Picking up where we left off tf.keras with Tensorflow 2.0:

tf.keras.models.Sequential
tf.keras.layers.Dense, tf.keras.layers.Activation, 
tf.keras.layers.Dropout, tf.keras.layers.Flatten, tf.keras.layers.Reshape
tf.keras.optimizers.SGD
tf.keras.preprocessing.image.ImageDataGenerator
tf.keras.regularizers
tf.keras.datasets.mnist

Learning Goals

In this lab we will continue with the basics of feedforward neural networks, we will create one and explore various ways to optimize and regularize it using tf.keras, a deep learning library inside the broader framework called Tensorflow. By the end of this lab, you should:

  • Understand how a simple neural network works and code some of its functionality using tf.keras.
  • Think of vectors and arrays as tensors. Learn how to do basic image manipulations.
  • Implement a simple real world example using a neural network. Find ways to improve its performance.

Part 1: Motivation

In class discussion : why do we care about Neural Nets?

Buzzwords: Linearity, Interpretability, Performance

Part 2: Data Preparation

Tensors

We can think of tensors as multidimensional arrays of real numerical values; their job is to generalize matrices to multiple dimensions.

  • scalar = just a number = rank 0 tensor ($a$ ∈ $F$,)

  • vector = 1D array = rank 1 tensor ( $x = (\;x_1,...,x_i\;)⊤$ ∈ $F^n$ )

  • matrix = 2D array = rank 2 tensor ( $\textbf{X} = [a_{ij}] ∈ F^{m×n}$ )

  • 3D array = rank 3 tensor ( $\mathscr{X} =[t_{i,j,k}]∈F^{m×n×l}$ )

  • $\mathscr{N}$D array = rank $\mathscr{N}$ tensor ( $\mathscr{T} =[t_{i1},...,t_{i\mathscr{N}}]∈F^{n_1×...×n_\mathscr{N}}$ ) <-- Things start to get complicated here...

Tensor indexing

We can create subarrays by fixing some of the given tensor’s indices. We can create a vector by fixing all but one index. A 2D matrix is created when fixing all but two indices. For example, for a third order tensor the vectors are

$\mathscr{X}[:,j,k]$ = $\mathscr{X}[j,k]$ (column),
$\mathscr{X}[i,:,k]$ = $\mathscr{X}[i,k]$ (row), and
$\mathscr{X}[i,j,:]$ = $\mathscr{X}[i,j]$ (tube)

Tensor multiplication

We can multiply one matrix with another as long as the sizes are compatible ((n × m) × (m × p) = n × p), and also multiply an entire matrix by a constant. Numpy numpy.dot performs a matrix multiplication which is straightforward when we have 2D or 1D arrays. But what about > 3D arrays? The function will choose according to the matching dimentions but if we want to choose we should use tensordot, but, again, we do not need tensordot for this class.

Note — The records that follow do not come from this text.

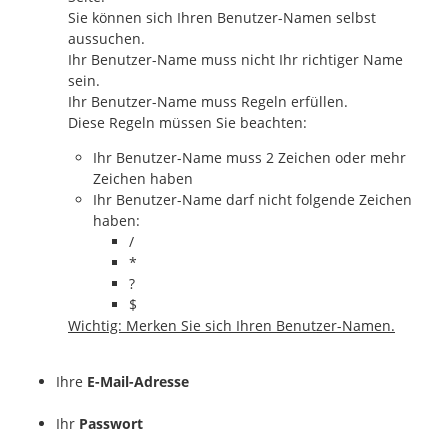
Sie können sich Ihren Benutzer-Namen selbst
aussuchen.
Ihr Benutzer-Name muss nicht Ihr richtiger Name
sein.
Ihr Benutzer-Name muss Regeln erfüllen.
Diese Regeln müssen Sie beachten:
Ihr Benutzer-Name muss 2 Zeichen oder mehr
Zeichen haben
Ihr Benutzer-Name darf nicht folgende Zeichen
haben:
/
*
?
$
Wichtig: Merken Sie sich Ihren Benutzer-Namen.
Ihre
E-Mail-Adresse
Ihr
Passwort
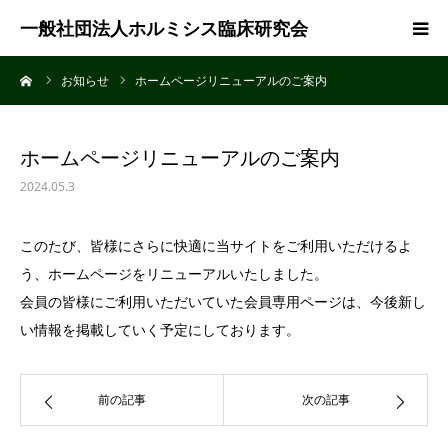
一般社団法人ホルミシス臨床研究会
ーム
お知らせ
ホームページリニューアルのご案内
TOP
会の概要
ホームページリニューアルのご案内
2024.05.3
ホルミシスについて
このたび、皆様にさらに快適に当サイトをご利用いただけるよ
う、ホームページをリニューアルいたしました。
会員の皆様にご利用いただいていた会員専用ページは、今後新し
い情報を掲載していく予定にしております。
前の記事
次の記事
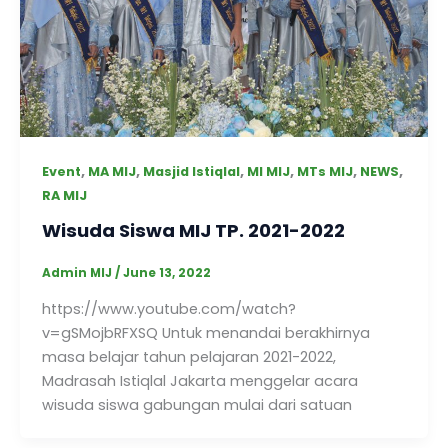
,
,
,
,
,
,
Event
MA MIJ
Masjid Istiqlal
MI MIJ
MTs MIJ
NEWS
RA MIJ
Wisuda Siswa MIJ TP. 2021-2022
Admin MIJ
/
June 13, 2022
https://www.youtube.com/watch?
v=gSMojbRFXSQ Untuk menandai berakhirnya
masa belajar tahun pelajaran 2021-2022,
Madrasah Istiqlal Jakarta menggelar acara
wisuda siswa gabungan mulai dari satuan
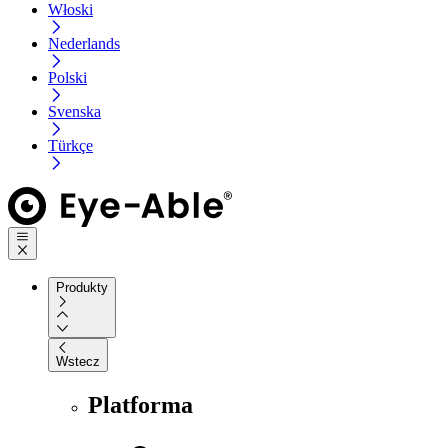
Włoski
Nederlands
Polski
Svenska
Türkçe
Produkty
Wstecz
Platforma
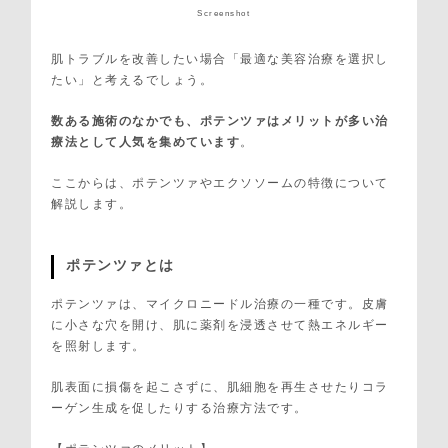
Screenshot
肌トラブルを改善したい場合「最適な美容治療を選択し
たい」と考えるでしょう。
数ある施術のなかでも、ポテンツァはメリットが多い治
療法として人気を集めています
。
ここからは、ポテンツァやエクソソームの特徴について
解説します。
ポテンツァとは
ポテンツァは、マイクロニードル治療の一種です。皮膚
に小さな穴を開け、肌に薬剤を浸透させて熱エネルギー
を照射します。
肌表面に損傷を起こさずに、肌細胞を再生させたりコラ
ーゲン生成を促したりする治療方法です。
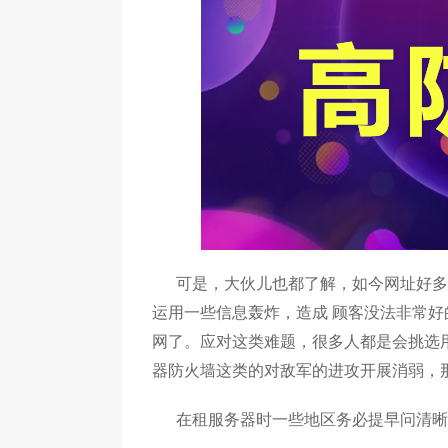
可是，大伙儿也都了解，如今网址好多
运用一些信息轰炸，造成 顾客没法非常
网了。应对这类难题，很多人都是会挑选
器防火墙这类的对敌军的进攻开展消弱，
在租服务器时一些地区务必提早问清晰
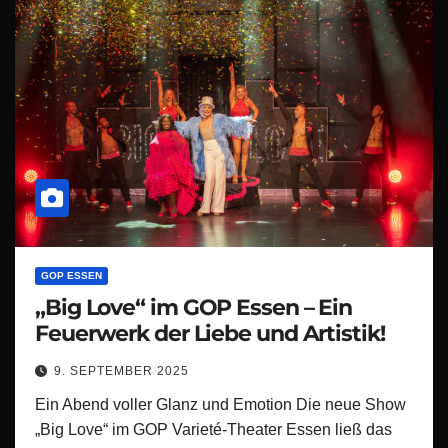
GOP ESSEN
„Big Love“ im GOP Essen – Ein
Feuerwerk der Liebe und Artistik!
9. SEPTEMBER 2025
Ein Abend voller Glanz und Emotion Die neue Show
„Big Love“ im GOP Varieté-Theater Essen ließ das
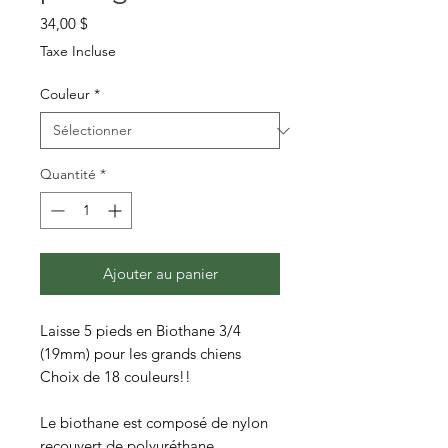
Prix
34,00 $
Taxe Incluse
Couleur
*
Quantité
*
Ajouter au panier
Laisse 5 pieds en Biothane 3/4
(19mm) pour les grands chiens
Choix de 18 couleurs!!
Le biothane est composé de nylon
recouvert de polyuréthane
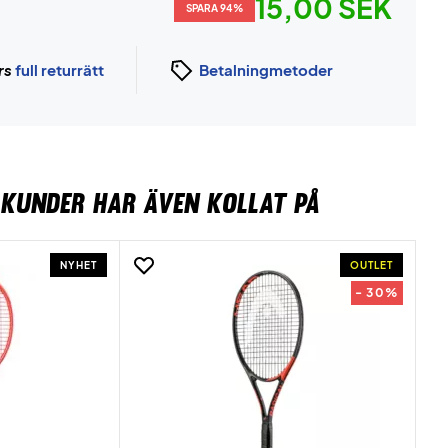
15,00 SEK
SPARA 94%
rs
full returrätt
Betalningmetoder
KUNDER HAR ÄVEN KOLLAT PÅ
NYHET
OUTLET
- 30%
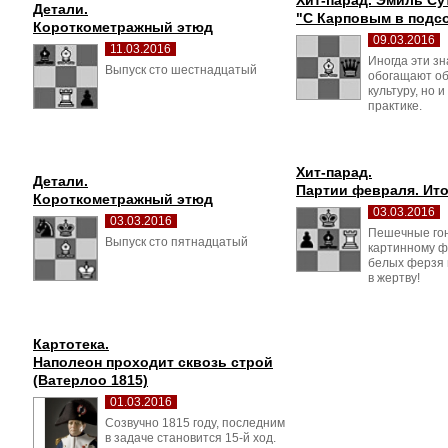
Хит-парад. Эмиль Су
Детали.
"С Карповым в подс
Короткометражный этюд
09.03.2016
11.03.2016
Иногда эти зн
Выпуск сто шестнадцатый 
обогащают о
культуру, но 
практике.
Хит-парад.
Детали.
Партии февраля. Ито
Короткометражный этюд
03.03.2016
03.03.2016
Пешечные гон
Выпуск сто пятнадцатый 
картинному ф
белых ферзя 
в жертву!
Картотека.
Наполеон проходит сквозь строй 
(Ватерлоо 1815)
01.03.2016
Созвучно 1815 году, последним 
в задаче становится 15-й ход.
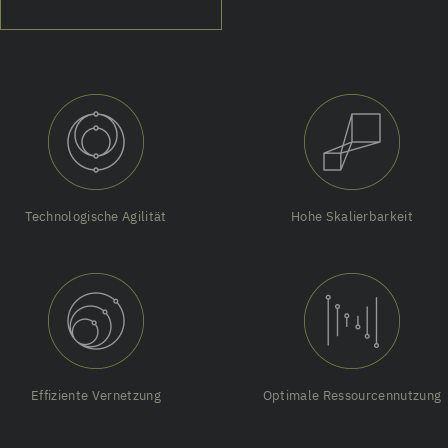
Technologische Agilität
Hohe Skalierbarkeit
Effiziente Vernetzung
Optimale Ressourcennutzung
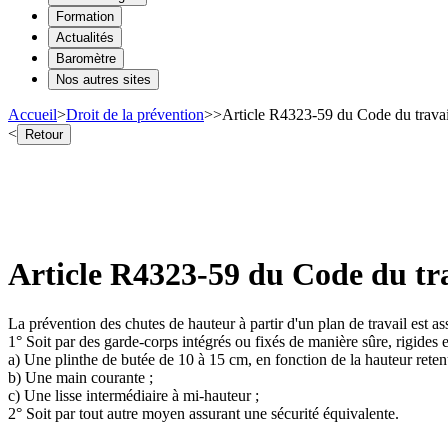
Formation
Actualités
Baromètre
Nos autres sites
Accueil
>
Droit de la prévention
>
>
Article R4323-59 du Code du travai
<
Retour
Article R4323-59 du Code du tra
La prévention des chutes de hauteur à partir d'un plan de travail est as
1° Soit par des garde-corps intégrés ou fixés de manière sûre, rigides
a) Une plinthe de butée de 10 à 15 cm, en fonction de la hauteur reten
b) Une main courante ;
c) Une lisse intermédiaire à mi-hauteur ;
2° Soit par tout autre moyen assurant une sécurité équivalente.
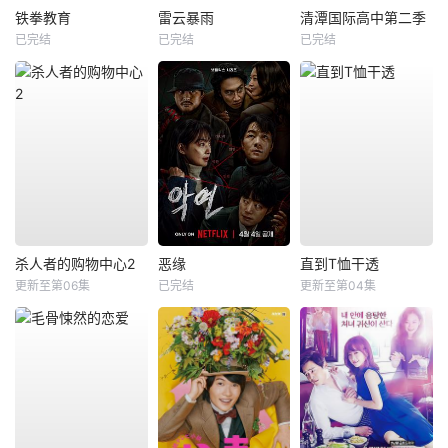
铁拳教育
雷云暴雨
清潭国际高中第二季
已完结
已完结
已完结
杀人者的购物中心2
恶缘
直到T恤干透
更新至第06集
已完结
更新至第04集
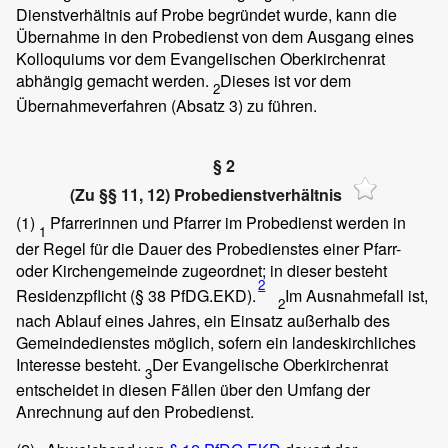
Dienstverhältnis auf Probe begründet wurde, kann die
Übernahme in den Probedienst von dem Ausgang eines
Kolloquiums vor dem Evangelischen Oberkirchenrat
abhängig gemacht werden.
Dieses ist vor dem
2
Übernahmeverfahren (Absatz 3) zu führen.
§ 2
(Zu §§ 11, 12) Probedienstverhältnis
(1)
Pfarrerinnen und Pfarrer im Probedienst werden in
1
der Regel für die Dauer des Probedienstes einer Pfarr-
oder Kirchengemeinde zugeordnet; in dieser besteht
2
Residenzpflicht (§ 38 PfDG.EKD).
Im Ausnahmefall ist,
2
nach Ablauf eines Jahres, ein Einsatz außerhalb des
Gemeindedienstes möglich, sofern ein landeskirchliches
Interesse besteht.
Der Evangelische Oberkirchenrat
3
entscheidet in diesen Fällen über den Umfang der
Anrechnung auf den Probedienst.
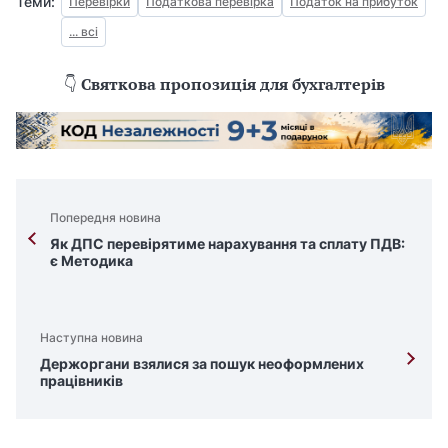
Теми:
Перевірки
Податкова перевірка
Податок на прибуток
... всі
👇
Святкова пропозиція для бухгалтерів
Попередня новина
Як ДПС перевірятиме нарахування та сплату ПДВ:
є Методика
Наступна новина
Держоргани взялися за пошук неоформлених
працівників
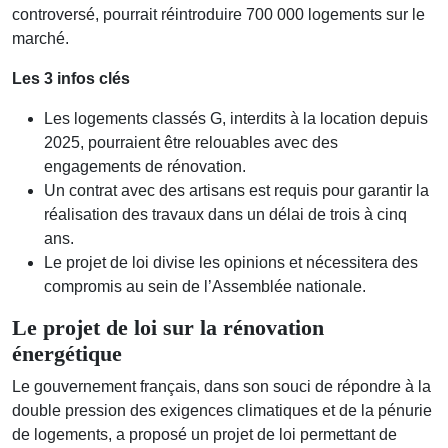
controversé, pourrait réintroduire 700 000 logements sur le
marché.
Les 3 infos clés
Les logements classés G, interdits à la location depuis
2025, pourraient être relouables avec des
engagements de rénovation.
Un contrat avec des artisans est requis pour garantir la
réalisation des travaux dans un délai de trois à cinq
ans.
Le projet de loi divise les opinions et nécessitera des
compromis au sein de l’Assemblée nationale.
Le projet de loi sur la rénovation
énergétique
Le gouvernement français, dans son souci de répondre à la
double pression des exigences climatiques et de la pénurie
de logements, a proposé un projet de loi permettant de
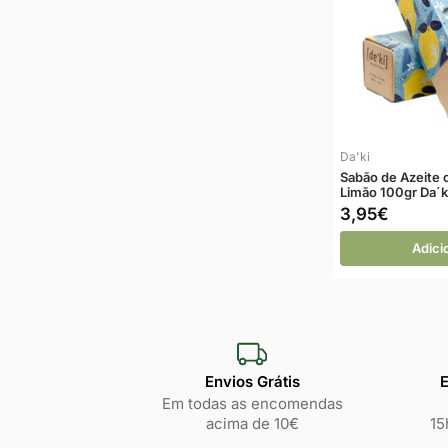
Da'ki
Sabão de Azeite 
Limão 100gr Da´k
3,95
€
Adici
Envios Grátis
E
Em todas as encomendas
acima de 10€
15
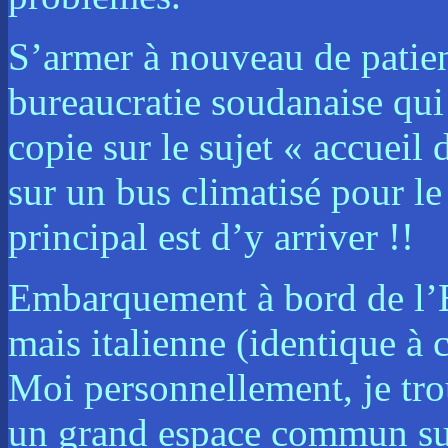
S’armer à nouveau de patien
bureaucratie soudanaise qui
copie sur le sujet « accueil
sur un bus climatisé pour le 
principal est d’y arriver !!
Embarquement à bord de l’E
mais italienne (identique à c
Moi personnellement, je tro
un grand espace commun sur 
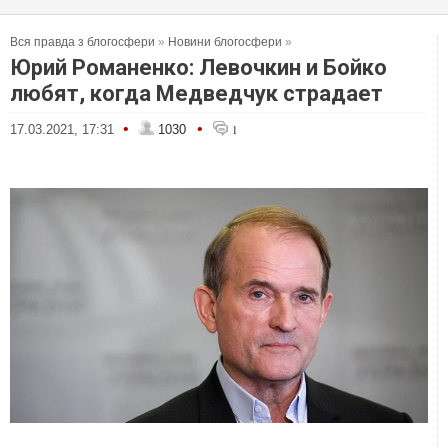
Вся правда з блогосфери
»
Новини блогосфери
»
Юрий Романенко: Левочкин и Бойко
любят, когда Медведчук страдает
•
•
17.03.2021, 17:31
1030
1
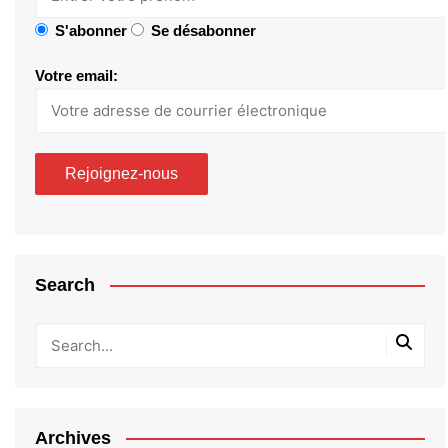
S'abonner
Se désabonner
Votre email:
Search
Archives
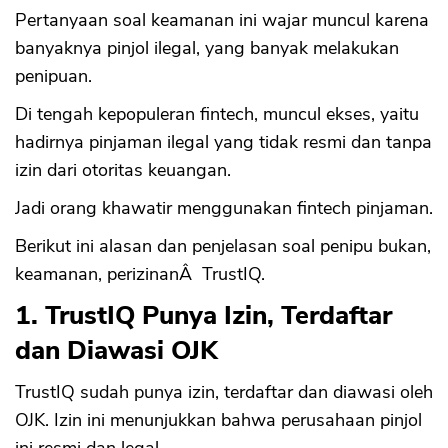
Pertanyaan soal keamanan ini wajar muncul karena
banyaknya pinjol ilegal, yang banyak melakukan
penipuan.
Di tengah kepopuleran fintech, muncul ekses, yaitu
hadirnya pinjaman ilegal yang tidak resmi dan tanpa
izin dari otoritas keuangan.
Jadi orang khawatir menggunakan fintech pinjaman.
Berikut ini alasan dan penjelasan soal penipu bukan,
keamanan, perizinanÂ TrustIQ.
1. TrustIQ Punya Izin, Terdaftar
dan Diawasi OJK
TrustIQ sudah punya izin, terdaftar dan diawasi oleh
OJK. Izin ini menunjukkan bahwa perusahaan pinjol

Reese Witherspoon as a Rank 3 Tensor

A common kind of data input to a neural network is images. Images are nice to look at, but remember, the computer only sees a series of numbers arranged in tensors. In this part we will look at how images are displayed and altered in Python.

matplotlib supports only .png images but uses a library called Pillow to handle any image. If you do not have Pillow installed you can do this in anaconda:

conda install -c anaconda pillow 

OR 

pip install pillow

This image is from the dataset Labeled Faces in the Wild used for machine learning training. Images are 24-bit RGB images (height, width, channels) with 8 bits for each of R, G, B channel. Explore and print the array.

In [ ]:
import matplotlib.image as mpimg

# load and show the image
FILE = '../fig/Reese_Witherspoon.jpg'
img = mpimg.imread(FILE);
imgplot = plt.imshow(img);

print(f'The image is a: {type(img)} of shape {img.shape}')
img[3:5, 3:5, :]

Slicing tensors: slice along each axis

In [ ]:
# we want to show each color channel
fig, axes = plt.subplots(1, 3, figsize=(10,10))
for i, subplot in zip(range(3), axes):
    temp = np.zeros(img.shape, dtype='uint8')
    temp[:,:,i] = img[:,:,i]
    subplot.imshow(temp)
    subplot.set_axis_off()
plt.show()

Multiplying Images with a scalar

Just for fun, no real use for this lab!

In [ ]:
temp = img
temp = temp * 2
plt.imshow(temp)

For more on image manipulation by matplotlib see: matplotlib-images

Part 3: Building an Artificial Neural Network

https://www.tensorflow.org/guide/keras

tf.keras is TensorFlow's high-level API for building and training deep learning models. It's used for fast prototyping, state-of-the-art research, and production. Keras is a library created by François Chollet. After Google released Tensorflow 2.0, the creators of keras recommend that "Keras users who use multi-backend Keras with the TensorFlow backend switch to tf.keras in TensorFlow 2.0. tf.keras is better maintained and has better integration with TensorFlow features".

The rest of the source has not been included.